In [1]:
"""
SQQNN for Breast Cancer Classification with K-Fold Cross Validation
This script evaluates a quantum-inspired binary classifier on the Breast Cancer Wisconsin dataset
using the KFolderCV class for cross-validation, printing all results to console.
"""

import numpy as np
import pandas as pd
from ucimlrepo import fetch_ucirepo
from KFolderCV import KFolderCV

# Set random seed for reproducibility
np.random.seed(0)

# Load Breast Cancer Wisconsin dataset from UCI
print("\nLoading Breast Cancer Wisconsin dataset...")
breast_cancer_data = fetch_ucirepo(id=17)
X = breast_cancer_data.data.features.values
y = breast_cancer_data.data.targets.values

print(f"\nDataset dimensions - Features: {X.shape}, Targets: {y.shape}")

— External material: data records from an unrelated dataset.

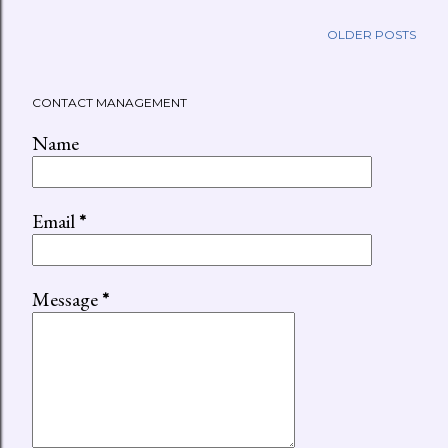
OLDER POSTS
CONTACT MANAGEMENT
Name
Email
*
Message
*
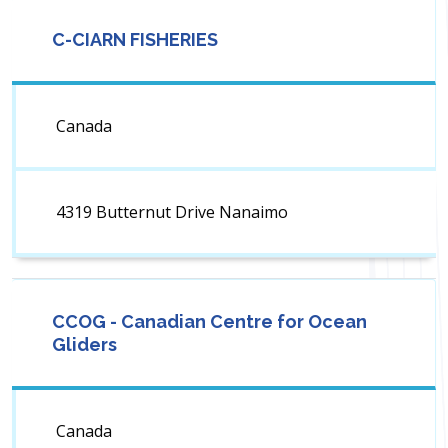
C-CIARN FISHERIES
Canada
4319 Butternut Drive Nanaimo
CCOG - Canadian Centre for Ocean
Gliders
Canada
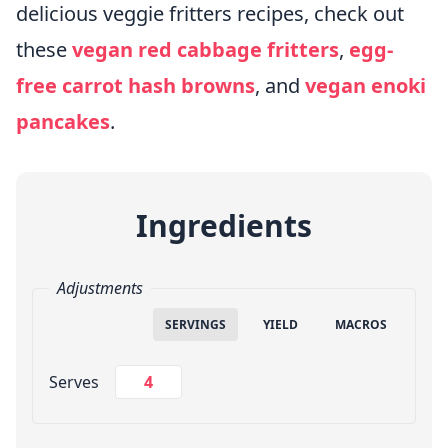
delicious veggie fritters recipes, check out
these
vegan red cabbage fritters
,
egg-
free carrot hash browns
, and
vegan enoki
pancakes
.
Ingredients
Adjustments
SERVINGS
YIELD
MACROS
Change Servings
Serves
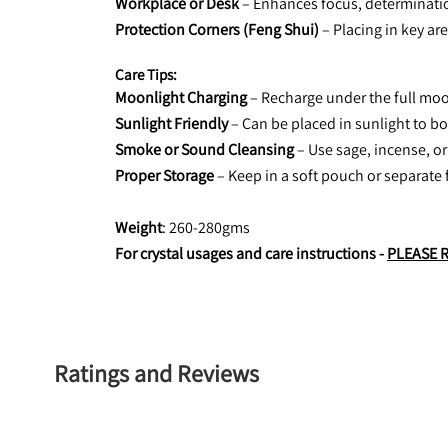
Workplace or Desk
 – Enhances focus, determinatio
Protection Corners (Feng Shui)
 – Placing in key ar
Care Tips:
Moonlight Charging
 – Recharge under the full moo
Sunlight Friendly
 – Can be placed in sunlight to b
Smoke or Sound Cleansing
 – Use sage, incense, or
Proper Storage
 – Keep in a soft pouch or separate 
Weight
: 260-280gms
For crystal usages and care instructions - 
PLEASE 
Ratings and Reviews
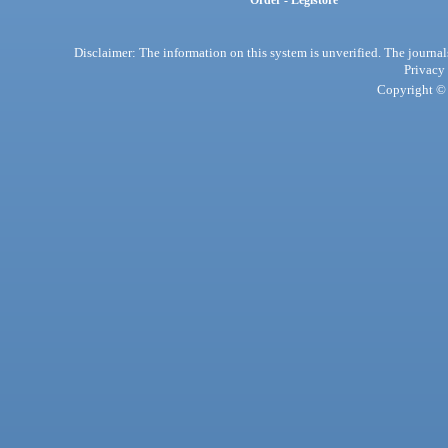
Order - Legistore
Disclaimer: The information on this system is unverified. The journals
Privacy
Copyright © 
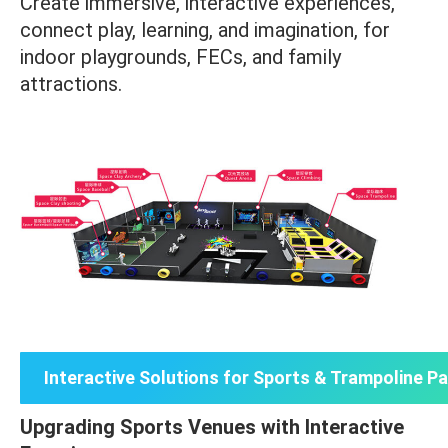
Create immersive, interactive experiences,
connect play, learning, and imagination, for
indoor playgrounds, FECs, and family
attractions.
Interactive Solutions for Sports & Trampoline P
Upgrading Sports Venues with Interactive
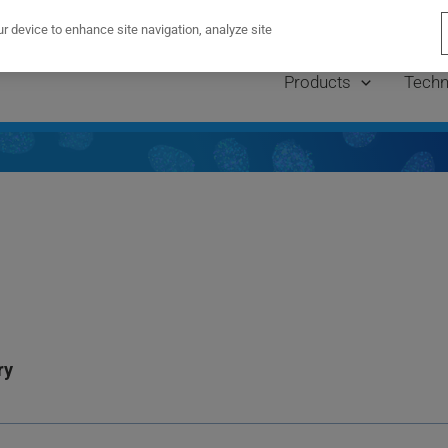
lations to Dr. Frank Mason — winner of the PaintScape T
ur device to enhance site navigation, analyze site
Products
Techn
ry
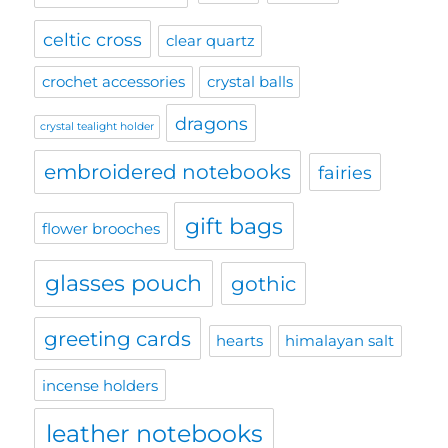
celtic cross
clear quartz
crochet accessories
crystal balls
dragons
crystal tealight holder
embroidered notebooks
fairies
gift bags
flower brooches
glasses pouch
gothic
greeting cards
hearts
himalayan salt
incense holders
leather notebooks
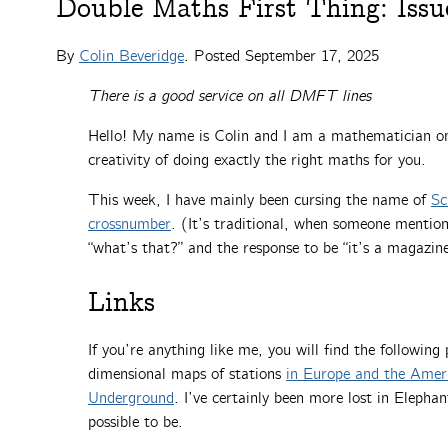
Double Maths First Thing: Issu
By
Colin Beveridge
. Posted
September 17, 2025
There is a good service on all DMFT lines
Hello! My name is Colin and I am a mathematician on 
creativity of doing exactly the right maths for you.
This week, I have mainly been cursing the name of
Sc
crossnumber
. (It’s traditional, when someone mentio
“what’s that?” and the response to be “it’s a magazin
Links
If you’re anything like me, you will find the following 
dimensional maps of stations
in Europe and the Amer
Underground
. I’ve certainly been more lost in Eleph
possible to be.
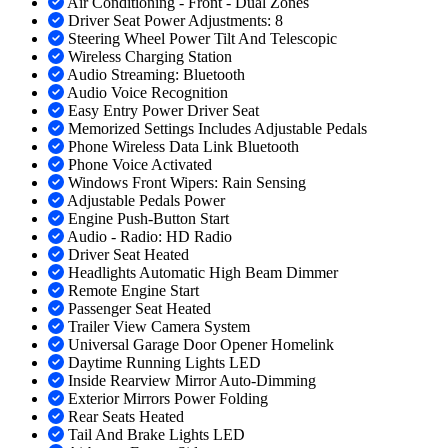
Air Conditioning - Front - Dual Zones
Driver Seat Power Adjustments: 8
Steering Wheel Power Tilt And Telescopic
Wireless Charging Station
Audio Streaming: Bluetooth
Audio Voice Recognition
Easy Entry Power Driver Seat
Memorized Settings Includes Adjustable Pedals
Phone Wireless Data Link Bluetooth
Phone Voice Activated
Windows Front Wipers: Rain Sensing
Adjustable Pedals Power
Engine Push-Button Start
Audio - Radio: HD Radio
Driver Seat Heated
Headlights Automatic High Beam Dimmer
Remote Engine Start
Passenger Seat Heated
Trailer View Camera System
Universal Garage Door Opener Homelink
Daytime Running Lights LED
Inside Rearview Mirror Auto-Dimming
Exterior Mirrors Power Folding
Rear Seats Heated
Tail And Brake Lights LED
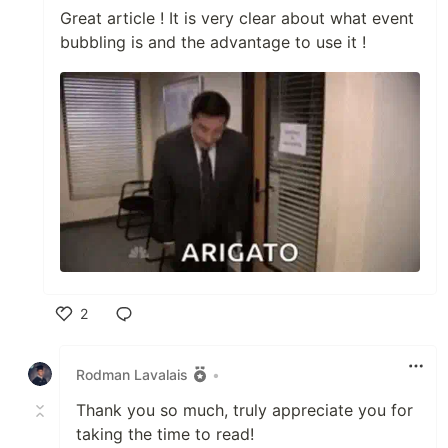
Great article ! It is very clear about what event
bubbling is and the advantage to use it !
2
Like
Rodman Lavalais
•
Thank you so much, truly appreciate you for
taking the time to read!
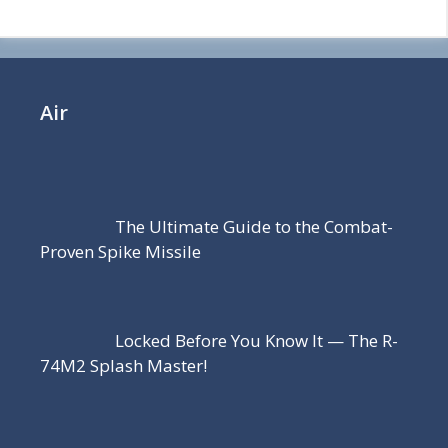
Air
The Ultimate Guide to the Combat-
Proven Spike Missile
Locked Before You Know It — The R-
74M2 Splash Master!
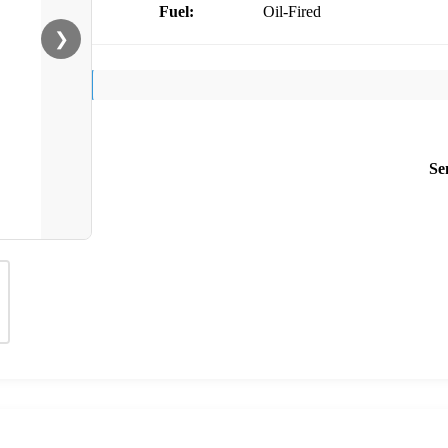
Fuel:
Oil-Fired
❯
Se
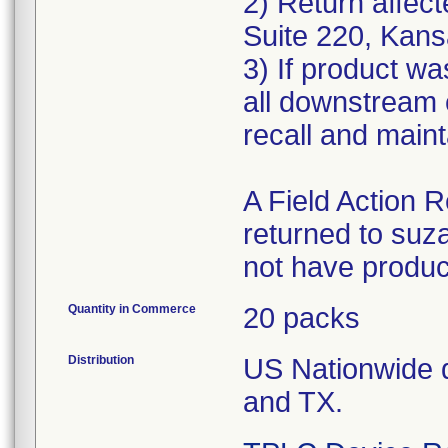
2) Return affect
Suite 220, Kans
3) If product wa
all downstream 
recall and maint
A Field Action
returned to su
not have produc
Quantity in Commerce
20 packs
Distribution
US Nationwide di
and TX.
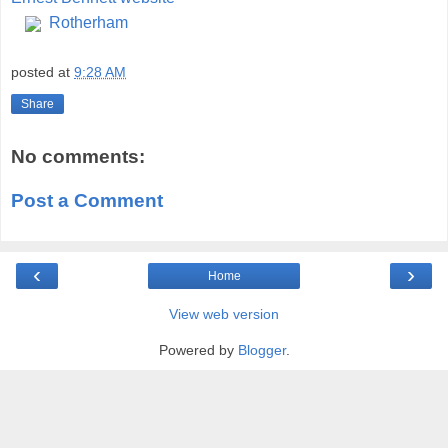
Rotherham
posted at
9:28 AM
Share
No comments:
Post a Comment
‹
›
Home
View web version
Powered by
Blogger
.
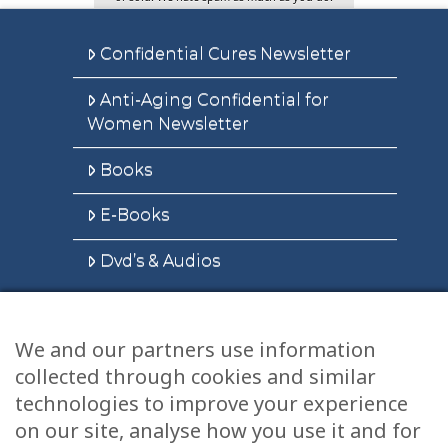
Confidential Cures Newsletter
Anti-Aging Confidential for
Women Newsletter
Books
E-Books
Dvd’s & Audios
We and our partners use information
Health Articles
collected through cookies and similar
Disclaimer
technologies to improve your experience
on our site, analyse how you use it and for
Privacy Policy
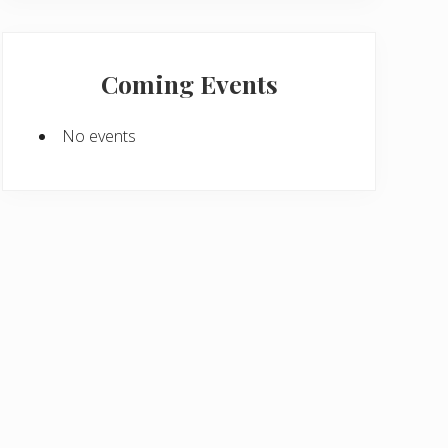
Coming Events
No events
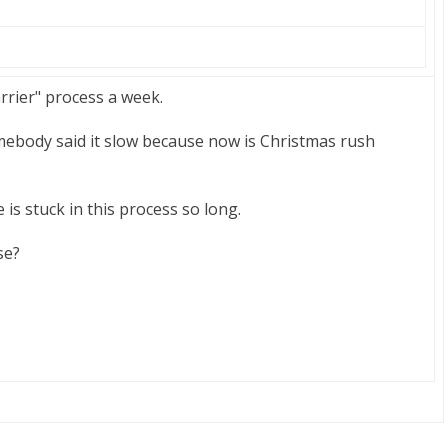
arrier" process a week.
omebody said it slow because now is Christmas rush
is stuck in this process so long.
se?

# Convert labels to binary (Malignant = 1, Benign = 0)
y = np.where(y == 'M', 1, 0)

# Normalize features
m = np.min(X)
M = np.max(X)
X = 1*(X-m)/(M-m) - 0.5

# Network configuration
neurons_number = 3
n_splits = 10  # Number of folds for cross-validation

# Initialize KFolderCV
print(f"\nInitializing {n_splits}-fold cross validation...")
kfolder = KFolderCV(n_splits=n_splits)

# Run cross-validation
print("\nRunning cross-validation...")
results = kfolder.cross_validate(X, y, neurons_number)

# Unpack results
(mean_acc, std_acc, 
 mean_prec, std_prec, 
 mean_sens, std_sens, 
 mean_spec, std_spec, 
 mean_f1, std_f1) = results

# Print comprehensive results
print("\n" + "="*50)
print("Cross-Validation Results Summary")
print("="*50)
print(f"\nConfiguration:")
print(f"- Number of folds: {n_splits}")
print(f"- Number of neurons: {neurons_number}")
print(f"- Total samples: {len(y)}")
print(f"- Feature dimensions: {X.shape[1]}")

print("\n" + "-"*40)
print("Performance Metrics (Mean ± Std across folds)")
print("-"*40)
print(f"Accuracy:    {mean_acc:.4f} ± {std_acc:.4f}")
print(f"Precision:   {mean_prec:.4f} ± {std_prec:.4f}")
print(f"Sensitivity: {mean_sens:.4f} ± {std_sens:.4f}")
print(f"Specificity: {mean_spec:.4f} ± {std_spec:.4f}")
print(f"F1 Score:    {mean_f1:.4f} ± {std_f1:.4f}")

print("\n" + "="*50)
print("Interpretation Guide")
print("="*50)
print("\nKey Metrics:")
print("- Accuracy: Overall correctness of predictions")
print("- Precision: Proportion of positive identifications that were correct")
print("- Sensitivity (Recall): Proportion of actual positives correctly identified")
print("- Specificity: Proportion of actual negatives correctly identified")
print("- F1 Score: Harmonic mean of precision and sensitivity")

print("\nCross-validation completed successfully.")


Loading Breast Cancer Wisconsin dataset...

Dataset dimensions - Features: (569, 30), Targets: (569, 1)

Initializing 10-fold cross validation...

Running cross-validation...

Cross-Validation Results Summary

Configuration:
- Number of folds: 10
- Number of neurons: 3
- Total samples: 569
- Feature dimensions: 30

----------------------------------------
Performance Metrics (Mean ± Std across folds)
----------------------------------------
Accuracy:    0.9543 ± 0.0212
Precision:   1.0000 ± 0.0000
Sensitivity: 0.8799 ± 0.0502
Specificity: 0.8799 ± 0.0502
F1 Score:    0.9353 ± 0.0285

Interpretation Guide

Key Metrics:
- Accuracy: Overall correctness of predictions
- Precision: Proportion of positive identifications that were correct
- Sensitivity (Recall): Proportion of actual positives correctly identified
- Specificity: Proportion of actual negatives correctly identified
- F1 Score: Harmonic mean of precision and sensitivity

Cross-validation completed successfully.